Du dialogue aux dialogues, aucune avancée : N’est-ce pas une distraction ? s’interroge Justin Dhegbo, un leader d’opinion et activiste social de Bunia, chef-lieu de la province de l’Ituri, dans le nord-est de la République Démocratique du Congo.
Cette réaction survient quelques heures seulement après la clôture d’un dialogue élargi réunissant six(6) groupes armés, dont MAPI, Autodéfense Zaïre, FPIC dit Chini ya Kilima, FRPI, Chini ya Tuna et URDPC/Codeco, ainsi que des leaders communautaires, des chefs de chefferies et de secteurs, des députés nationaux, des membres de l’Assemblée provinciale, le Commandant de la 32e région militaire, la Monusco, le PDDRCS et les administrateurs des territoires de la province de l’Ituri. Ce dialogue, intitulé « dialogue de paix et de cohésion sociale Aru2 », s’est tenu à Aru du 20 au 29 juin 2025.

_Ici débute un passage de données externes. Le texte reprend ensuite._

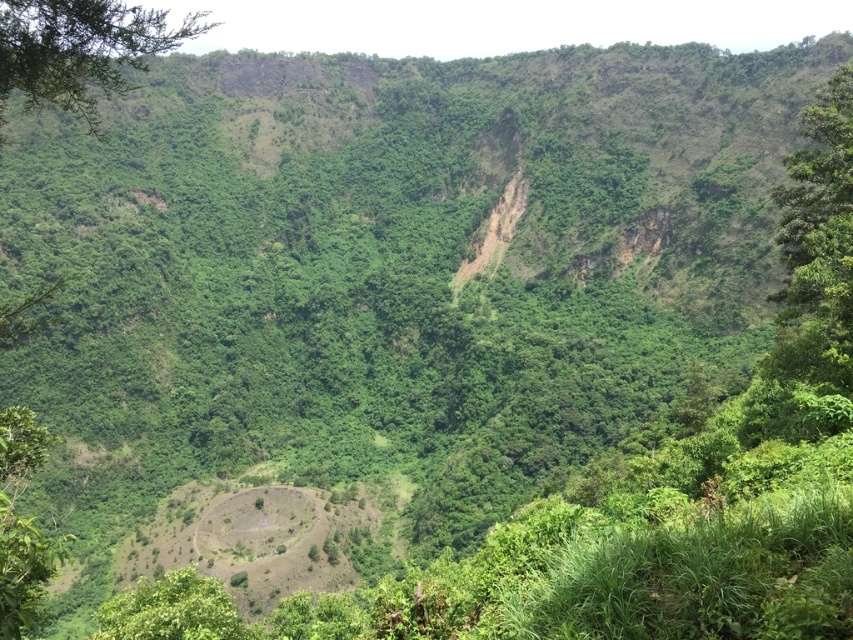 Between green leafy tree at right and green leafy tree at upper left, which one has less height?

green leafy tree at right

Which of these two, green leafy tree at right or green leafy tree at upper left, stands taller?

Standing taller between the two is green leafy tree at upper left.

This screenshot has height=640, width=853. Identify the location of green leafy tree at right. (817, 244).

Que pense cet activiste social ?
« Les dialogues devraient normalement permettre de mettre fin aux cycles de violence qui perdurent depuis plusieurs années dans la province de l’Ituri, en particulier dans le territoire de Djugu. Malheureusement, pendant et après ces pourparlers, la population continue de déplorer des pertes humaines, des villages réduits en cendres et reste dans des sites de déplacés, » déclare-t-il à la rédaction centrale d’Actuafrque7.Cd ce lundi 30 juin 2025.

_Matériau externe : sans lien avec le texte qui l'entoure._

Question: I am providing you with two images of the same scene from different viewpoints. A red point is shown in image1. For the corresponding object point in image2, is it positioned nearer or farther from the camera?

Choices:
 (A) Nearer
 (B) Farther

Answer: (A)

Il ajoute : « La principale milice de l’Ituri, c’est la Codeco. Au lieu de respecter ses engagements, elle continue ses exactions sans aucune crainte. Le dernier incident remonte au matin du vendredi 27 juin 2025, dans le site de déplacés de Djangi, dans la paroisse catholique de Drodro en territoire de Djugu, où une dizaine de personnes ont été sauvagement tuées et plusieurs blessées, sans aucune intervention de l’armée. Pendant ce temps, tous les leaders des groupes armés étaient réunis autour d’une même table pour négocier un accord de cessation des hostilités, » déplore cet activiste.
Pourquoi passer d’un dialogue à d’autres dialogues alors que cette démarche a déjà montré ses limites ?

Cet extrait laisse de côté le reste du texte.